Following this, she established a new political party JSS. JSS later joined the UDF and Gouri became minister of agriculture in the A K Antony and Oommen Chandy ministries. But in 2016, she severed relations with the UDF. Thereafter, she remained a supporter of the LDF.
The All India Democratic Women’s Association (AIDWA) paid homage to Gowri Amma. It said, “A true revolutionary in the full sense of the term, and a real champion of the downtrodden, she was always in the forefront of agitations against oppression, and did not fear even court arrest and imprisonment, for the successful culmination of the objectives for which she stood.”
The AIDWA remembered her as one of the acclaimed chief architects of land reforms that heralded the weakening of feudalism in Kerala. “Com Gouri Amma is one of the few leaders in the history of Kerala who sacrificed everything in life for the cause of the people,” the AIDWA said in its tribute.
Upon her demise, prominent leaders including chief minister, Pinarayi Vijayan and CPI(M) state secretary in-charge A Vijayaraghavan paid tributes to Gowri Amma at Ayyankali Hall in Thiruvananthapuram and the last rites were performed at Valiya Chudukadu in Alappuzha.
On the Death of Gauri Amma
Sitaram Yechury, general secretary, CPI(M) sent the following message to the people of Kerala on the death of Gauri Amma on May 11, 2021.
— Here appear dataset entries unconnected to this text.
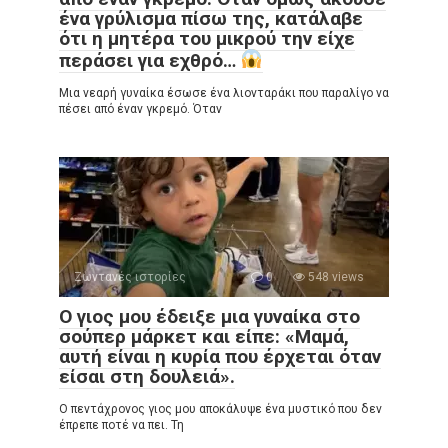
ένα γρύλισμα πίσω της, κατάλαβε
ότι η μητέρα του μικρού την είχε
περάσει για εχθρό…
Μια νεαρή γυναίκα έσωσε ένα λιονταράκι που παραλίγο να
πέσει από έναν γκρεμό. Όταν
Ζωντανές ιστορίες
0
548 views
Ο γιος μου έδειξε μια γυναίκα στο
σούπερ μάρκετ και είπε: «Μαμά,
αυτή είναι η κυρία που έρχεται όταν
είσαι στη δουλειά».
Ο πεντάχρονος γιος μου αποκάλυψε ένα μυστικό που δεν
έπρεπε ποτέ να πει. Τη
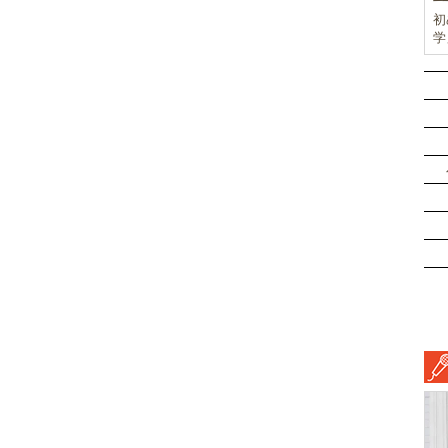
初
学
前
ド
ル
挑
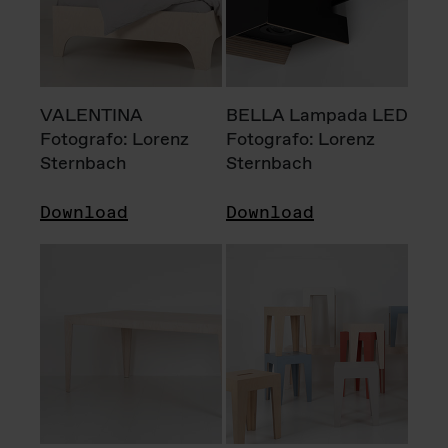
VALENTINA
BELLA Lampada LED
Fotografo: Lorenz
Fotografo: Lorenz
Sternbach
Sternbach
Download
Download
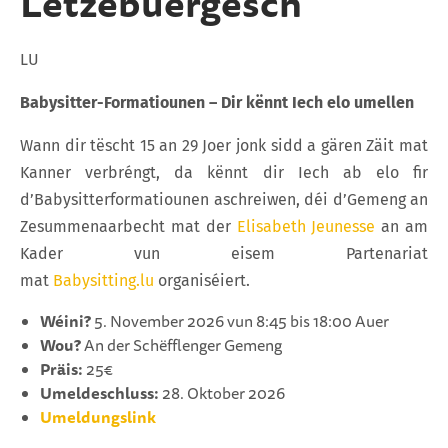
Lëtzebuergesch
LU
Babysitter-Formatiounen – Dir kënnt Iech elo umellen
Wann dir tëscht 15 an 29 Joer jonk sidd a gären Zäit mat
Kanner verbréngt, da kënnt dir Iech ab elo fir
d’Babysitterformatiounen aschreiwen, déi d’Gemeng an
Zesummenaarbecht mat der
Elisabeth Jeunesse
an am
Kader vun eisem Partenariat
mat
Babysitting.lu
organiséiert.
Wéini?
5. November 2026 vun 8:45 bis 18:00 Auer
Wou?
An der Schëfflenger Gemeng
Präis:
25€
Umeldeschluss:
28. Oktober 2026
Umeldungslink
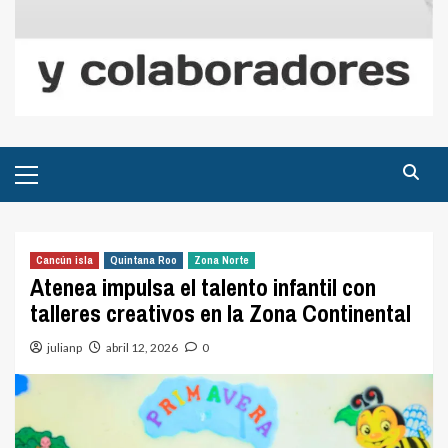
Menú
principal
Cancún isla
Quintana Roo
Zona Norte
Atenea impulsa el talento infantil con
talleres creativos en la Zona Continental
julianp
abril 12, 2026
0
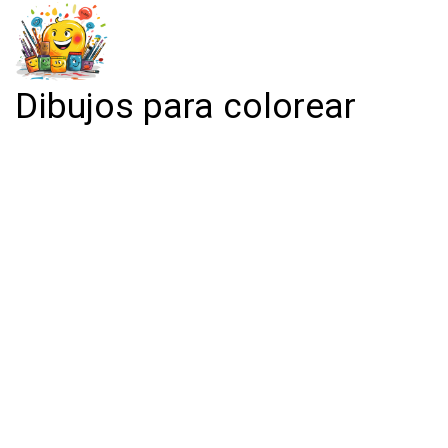
Dibujos para colorear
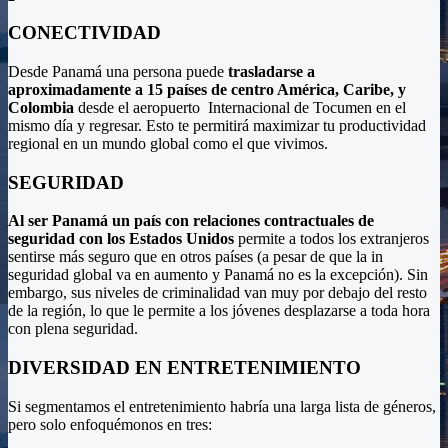
CONECTIVIDAD
Desde Panamá una persona puede
trasladarse a
aproximadamente a 15 países de centro América, Caribe, y
Colombia
desde el aeropuerto Internacional de Tocumen en el
mismo día y regresar. Esto te permitirá maximizar tu productividad
regional en un mundo global como el que vivimos.
SEGURIDAD
Al ser Panamá un país con relaciones contractuales de
seguridad con los Estados Unidos
permite a todos los extranjeros
sentirse más seguro que en otros países (a pesar de que la in
seguridad global va en aumento y Panamá no es la excepción). Sin
embargo, sus niveles de criminalidad van muy por debajo del resto
de la región, lo que le permite a los jóvenes desplazarse a toda hora
con plena seguridad.
DIVERSIDAD EN ENTRETENIMIENTO
Si segmentamos el entretenimiento habría una larga lista de géneros,
pero solo enfoquémonos en tres:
IT is with deep pain and grief that I received the news of the death of K R Gauri Amma, an outstanding leader of the people’s movement in Kerala.
Gauri Amma was the Minister for Revenue, Excise and Devasom in the first communist government elected in Kerala, headed by E M S Nambooridipad in 1957. She is credited with being one of the architects of land reforms in Kerala.
Even before the formation of the present state of Kerala, she was elected to the Travancore-Kochi Legislative Assembly on two occasions. She was a minister in various governments in the state including the one headed by the United Democratic Front for some time after she was expelled from the CPI(M) in 1994. However, disillusioned with the UDF she had been cooperating with the Left Democratic Front for the past few years.
Married to another stalwart of the Communist movement in Kerala, T V Thomas, Gauri Amma sided with the CPI(M) when the split in the united party took place in 1964, even while Thomas remained in the CPI.
In her departure, Kerala has lost the last among the remaining members of the 1957 communist ministry headed by E M S Namboodiripad. Kerala has lost one of its illustrious daughters who commanded wide respect and admiration.
I pay tributes to her memory and join the people of Kerala in mourning her loss.